Your objective | From the first line to the last, restate the data exactly, leaving out the images.

Exercise data |
§ §
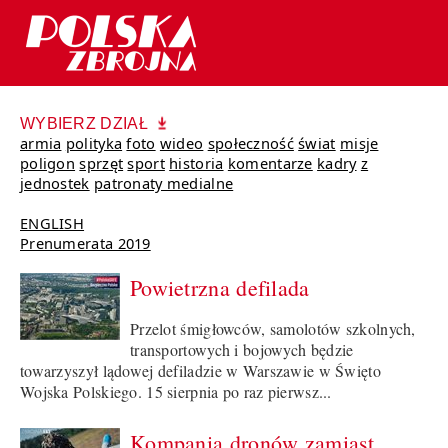
WYBIERZ DZIAŁ
armia
polityka
foto
wideo
społeczność
świat
misje
poligon
sprzęt
sport
historia
komentarze
kadry
z
jednostek
patronaty medialne
ENGLISH
Prenumerata 2019
Powietrzna defilada
Przelot śmigłowców, samolotów szkolnych,
transportowych i bojowych będzie
towarzyszył lądowej defiladzie w Warszawie w Święto
Wojska Polskiego. 15 sierpnia po raz pierwsz...
Kompania dronów zamiast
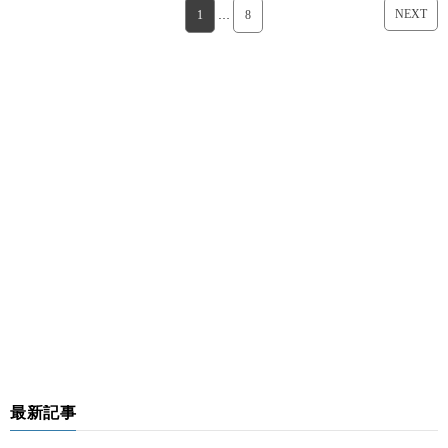
NEXT
1
…
8
最新記事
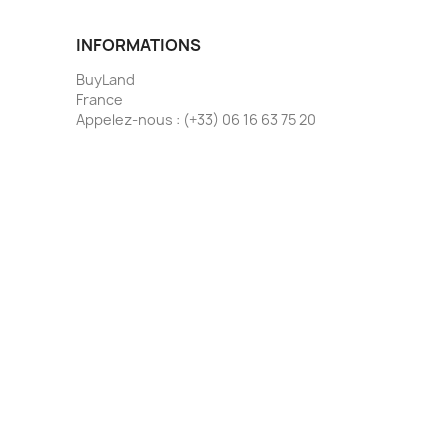
INFORMATIONS
BuyLand
France
Appelez-nous :
(+33) 06 16 63 75 20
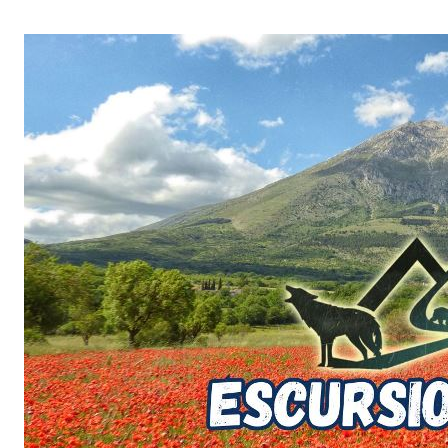
Salta
al
contenuto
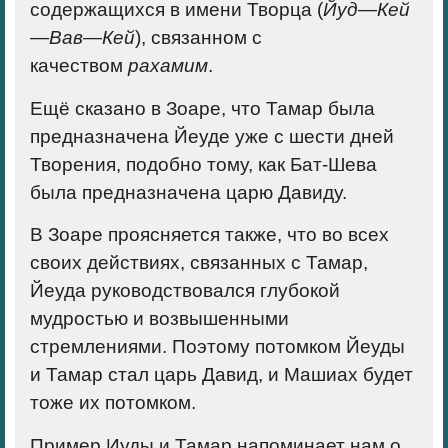
содержащихся в имени Творца (
Йуд
—
Кей
—
Вав
—
Кей
), связанном с
качеством
рахамим
.
Ещё сказано в Зоаре, что Тамар была
предназначена Йеуде уже с шести дней
Творения, подобно тому, как Бат-Шева
была предназначена царю Давиду.
В Зоаре проясняется также, что во всех
своих действиях, связанных с Тамар,
Йеуда руководствовался глубокой
мудростью и возвышенными
стремлениями. Поэтому потомком Йеуды
и Тамар стал царь Давид, и Машиах будет
тоже их потомком.
Пример Иуды и Тамар напоминает нам о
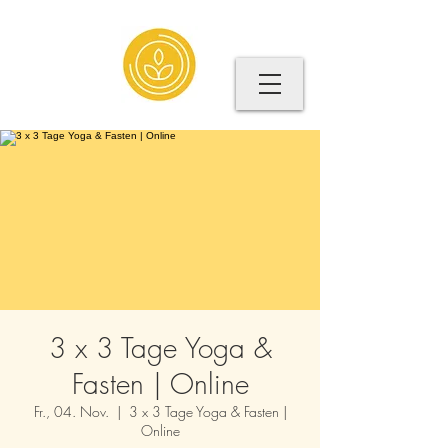
3 x 3 Tage Yoga &
Fasten | Online
Fr., 04. Nov.
  |  
3 x 3 Tage Yoga & Fasten |
Online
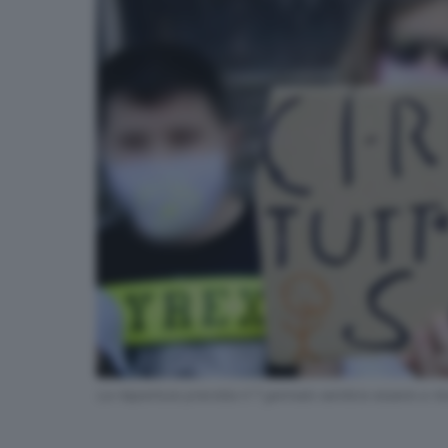
La riapertura prevista il 7 gennaio sembra essere a r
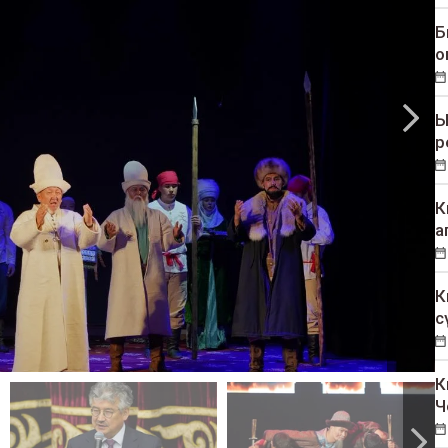
Б
о
Ы
р
К
а
К
с
К
Ч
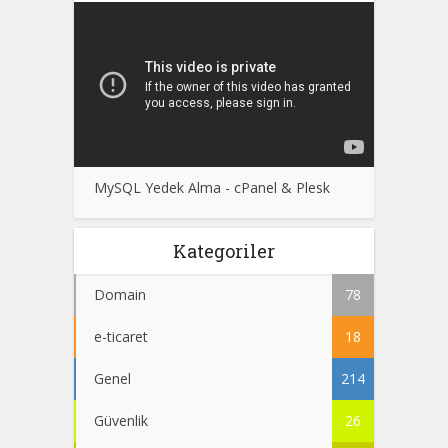
MySQL Yedek Alma - cPanel & Plesk
Kategoriler
Domain
78
e-ticaret
18
Genel
214
Güvenlik
26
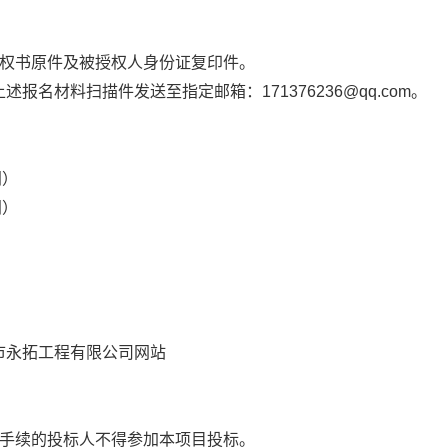
权书原件及被授权人身份证复印件。
上述报名材料扫描件发送至指定邮箱
：
171376236
@qq.com
。
间）
间）
市永拓工程有限公司网站
手续的
投标人
不得参加本项目
投标
。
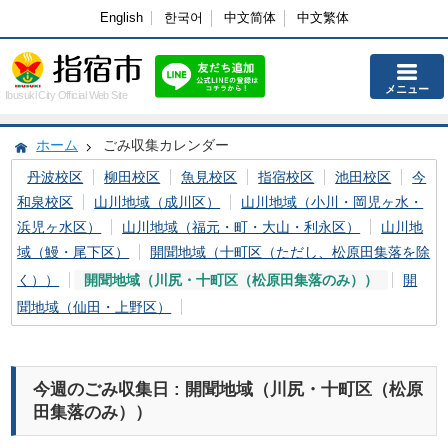
English
한국어
中文简体
中文繁体
メニュー
Ibusuki City Official Web Site
ホーム
ごみ収集カレンダー
丹波校区
柳田校区
魚見校区
指宿校区
池田校区
今
和泉校区
山川地域（成川区）
山川地域（小川・岡児ヶ水・
浜児ヶ水区）
山川地域（福元・町・大山・利永区）
山川地
域（鰻・尾下区）
開聞地域（十町区（ただし、松原田集落を除
く））
開聞地域（川尻・十町区（松原田集落のみ））
開
聞地域（仙田・上野区）
今週のごみ収集日 : 開聞地域（川尻・十町区（松原
田集落のみ））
§ §
Answer to the exercise |
WYBIERZ DZIAŁ
armia
polityka
foto
wideo
społeczność
świat
misje
poligon
sprzęt
sport
historia
komentarze
kadry
z
jednostek
patronaty medialne
ENGLISH
Prenumerata 2019
Powietrzna defilada
Przelot śmigłowców, samolotów szkolnych,
transportowych i bojowych będzie
towarzyszył lądowej defiladzie w Warszawie w Święto
Wojska Polskiego. 15 sierpnia po raz pierwsz...
Kompania dronów zamiast
NEXT
1
…
8
最新記事
INFORMATIONS
BuyLand
France
Appelez-nous :
(+33) 06 16 63 75 20
Salta
al
contenuto
содержащихся в имени Творца (
Йуд
—
Кей
—
Вав
—
Кей
), связанном с
качеством
рахамим
.
Ещё сказано в Зоаре, что Тамар была
предназначена Йеуде уже с шести дней
Творения, подобно тому, как Бат-Шева
была предназначена царю Давиду.
В Зоаре проясняется также, что во всех
своих действиях, связанных с Тамар,
Йеуда руководствовался глубокой
мудростью и возвышенными
стремлениями. Поэтому потомком Йеуды
и Тамар стал царь Давид, и Машиах будет
тоже их потомком.
Пример Иуды и Тамар напоминает нам о
3 x 3 Tage Yoga &
Fasten | Online
Fr., 04. Nov.
  |  
3 x 3 Tage Yoga & Fasten |
Online
La riapertura prevista il 7 gennaio sembra essere a r
Б
о
Ы
р
К
а
К
с
К
Ч
MySQL Yedek Alma - cPanel & Plesk
Kategoriler
Domain
78
e-ticaret
18
Genel
214
Güvenlik
26
权书原件及被授权人身份证复印件。
上述报名材料扫描件发送至指定邮箱
：
171376236
@qq.com
。
间）
间）
市永拓工程有限公司网站
手续的
投标人
不得参加本项目
投标
。
English
한국어
中文简体
中文繁体
メニュー
Ibusuki City Official Web Site
ホーム
ごみ収集カレンダー
丹波校区
柳田校区
魚見校区
指宿校区
池田校区
今
和泉校区
山川地域（成川区）
山川地域（小川・岡児ヶ水・
浜児ヶ水区）
山川地域（福元・町・大山・利永区）
山川地
域（鰻・尾下区）
開聞地域（十町区（ただし、松原田集落を除
く））
開聞地域（川尻・十町区（松原田集落のみ））
開
聞地域（仙田・上野区）
今週のごみ収集日 : 開聞地域（川尻・十町区（松原
田集落のみ））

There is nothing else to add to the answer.